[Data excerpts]
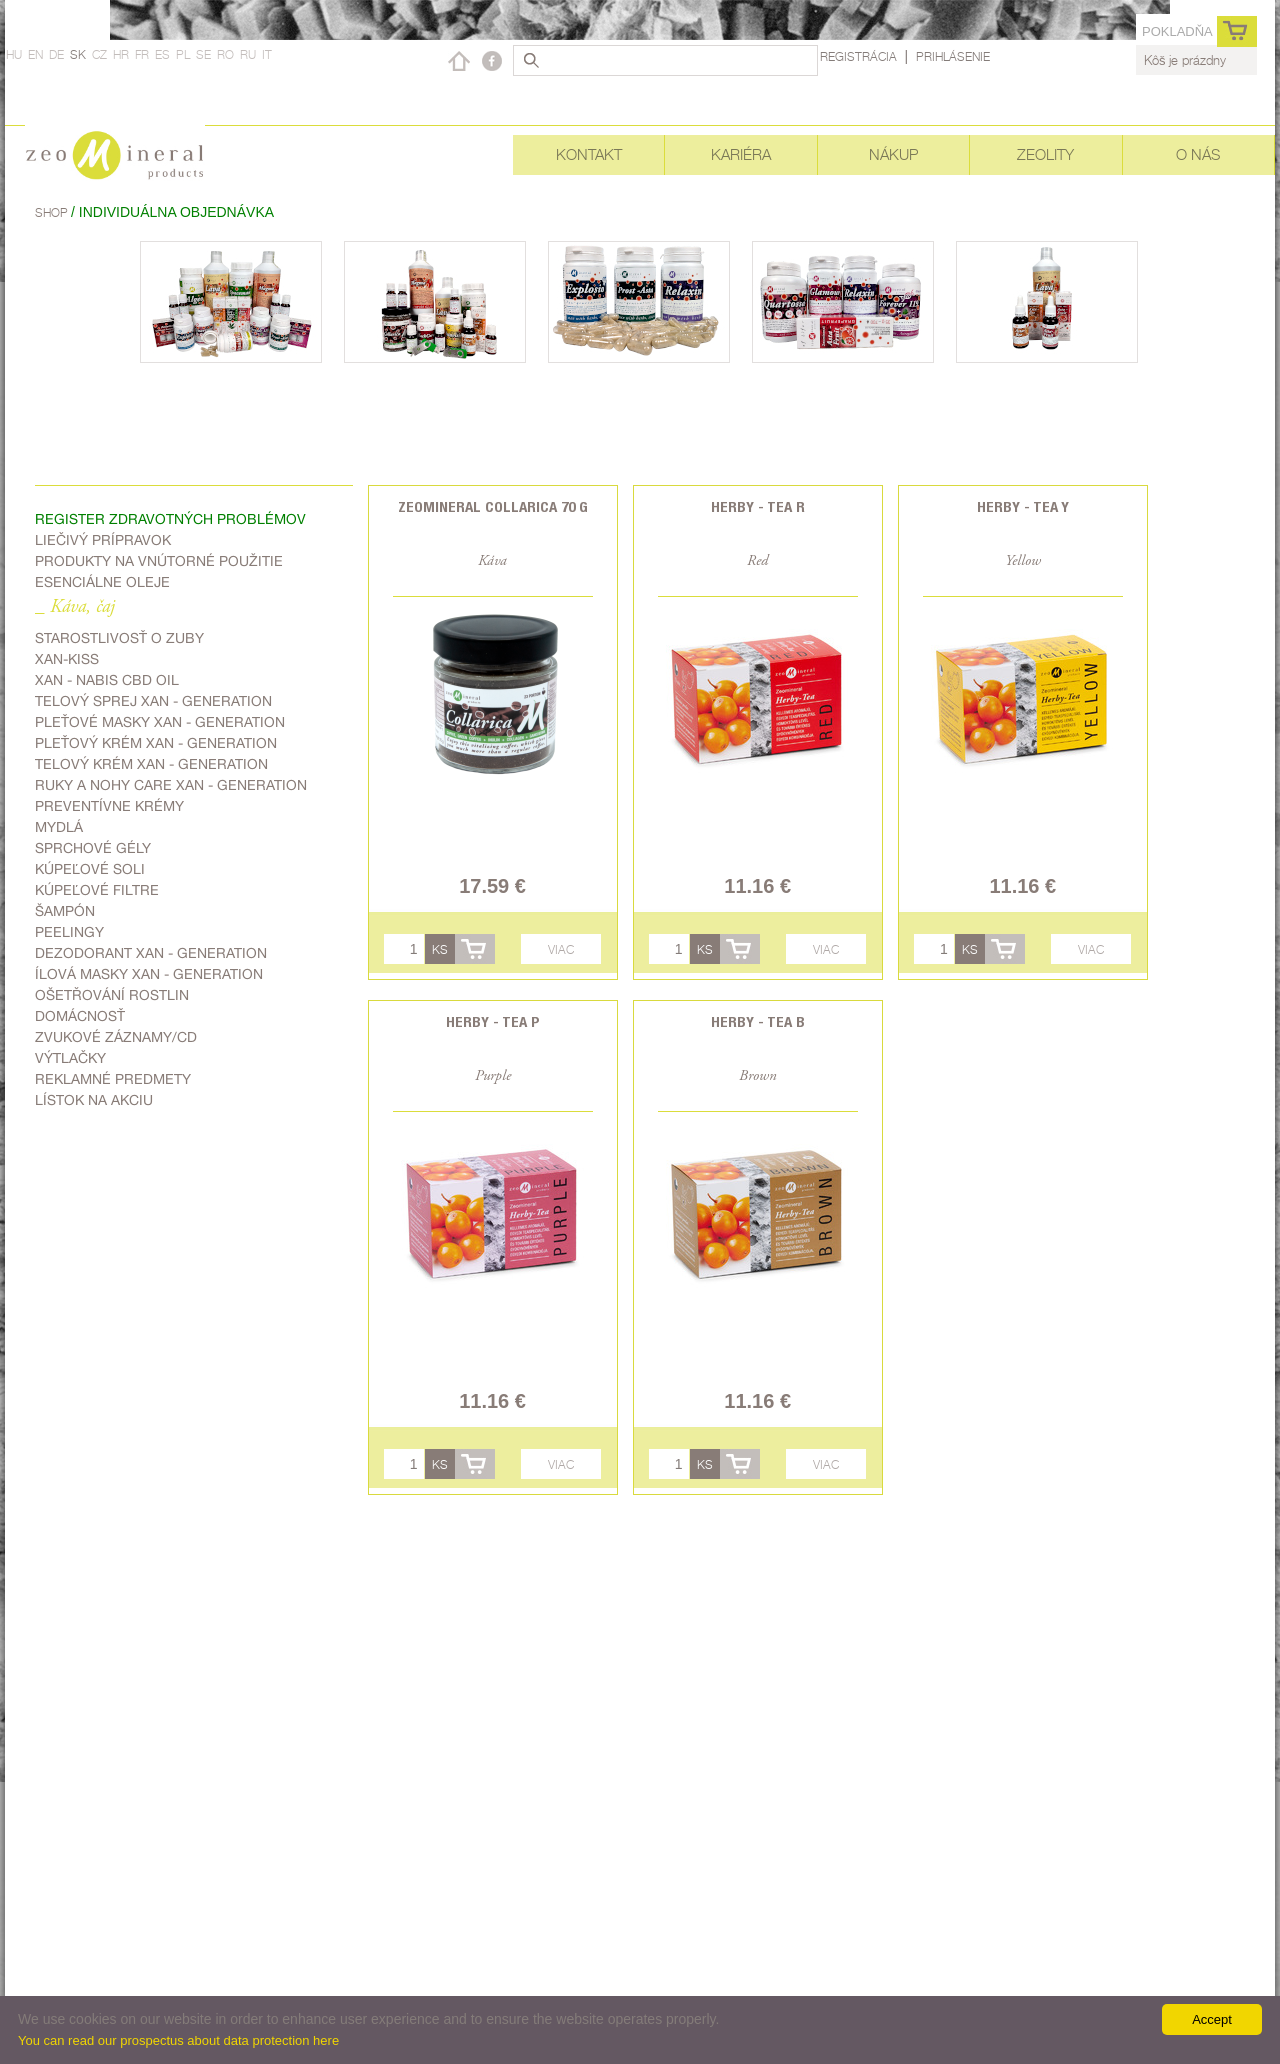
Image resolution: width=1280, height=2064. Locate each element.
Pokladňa (1177, 31)
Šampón (65, 911)
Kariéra (741, 154)
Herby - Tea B (758, 1021)
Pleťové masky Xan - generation (160, 722)
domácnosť (80, 1016)
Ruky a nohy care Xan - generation (171, 785)
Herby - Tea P (493, 1021)
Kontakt (589, 154)
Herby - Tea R (758, 506)
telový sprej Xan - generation (153, 701)
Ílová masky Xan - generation (149, 974)
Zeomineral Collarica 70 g (493, 506)
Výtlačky (70, 1058)
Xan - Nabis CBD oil (107, 680)
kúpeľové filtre (97, 890)
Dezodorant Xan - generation (151, 953)
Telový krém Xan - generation (151, 764)
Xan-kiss (67, 659)
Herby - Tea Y (1023, 506)
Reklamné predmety (113, 1079)
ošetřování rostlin (112, 995)
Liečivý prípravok (103, 540)
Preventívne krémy (109, 806)
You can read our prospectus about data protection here (178, 2040)
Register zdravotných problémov (170, 519)
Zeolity (1045, 154)
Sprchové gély (93, 848)
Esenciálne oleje (102, 582)
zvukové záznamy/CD (116, 1037)
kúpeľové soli (90, 869)
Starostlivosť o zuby (119, 638)
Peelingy (69, 932)
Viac (561, 949)
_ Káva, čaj (75, 607)
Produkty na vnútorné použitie (159, 561)
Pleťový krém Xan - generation (156, 743)
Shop (53, 212)
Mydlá (59, 827)
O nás (1198, 154)
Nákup (893, 154)
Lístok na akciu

* WORK TO COMPLETE *
What you return must match each record exactly and contain no images.

* COMPLETED EXERCISE *
Image resolution: width=1280, height=2064. Locate each element.
Pokladňa (1177, 31)
Šampón (65, 911)
Kariéra (741, 154)
Herby - Tea B (758, 1021)
Pleťové masky Xan - generation (160, 722)
domácnosť (80, 1016)
Ruky a nohy care Xan - generation (171, 785)
Herby - Tea P (493, 1021)
Kontakt (589, 154)
Herby - Tea R (758, 506)
telový sprej Xan - generation (153, 701)
Ílová masky Xan - generation (149, 974)
Zeomineral Collarica 70 g (493, 506)
Výtlačky (70, 1058)
Xan - Nabis CBD oil (107, 680)
kúpeľové filtre (97, 890)
Dezodorant Xan - generation (151, 953)
Telový krém Xan - generation (151, 764)
Xan-kiss (67, 659)
Herby - Tea Y (1023, 506)
Reklamné predmety (113, 1079)
ošetřování rostlin (112, 995)
Liečivý prípravok (103, 540)
Preventívne krémy (109, 806)
You can read our prospectus about data protection here (178, 2040)
Register zdravotných problémov (170, 519)
Zeolity (1045, 154)
Sprchové gély (93, 848)
Esenciálne oleje (102, 582)
zvukové záznamy/CD (116, 1037)
kúpeľové soli (90, 869)
Starostlivosť o zuby (119, 638)
Peelingy (69, 932)
Viac (561, 949)
_ Káva, čaj (75, 607)
Produkty na vnútorné použitie (159, 561)
Pleťový krém Xan - generation (156, 743)
Shop (53, 212)
Mydlá (59, 827)
O nás (1198, 154)
Nákup (893, 154)
Lístok na akciu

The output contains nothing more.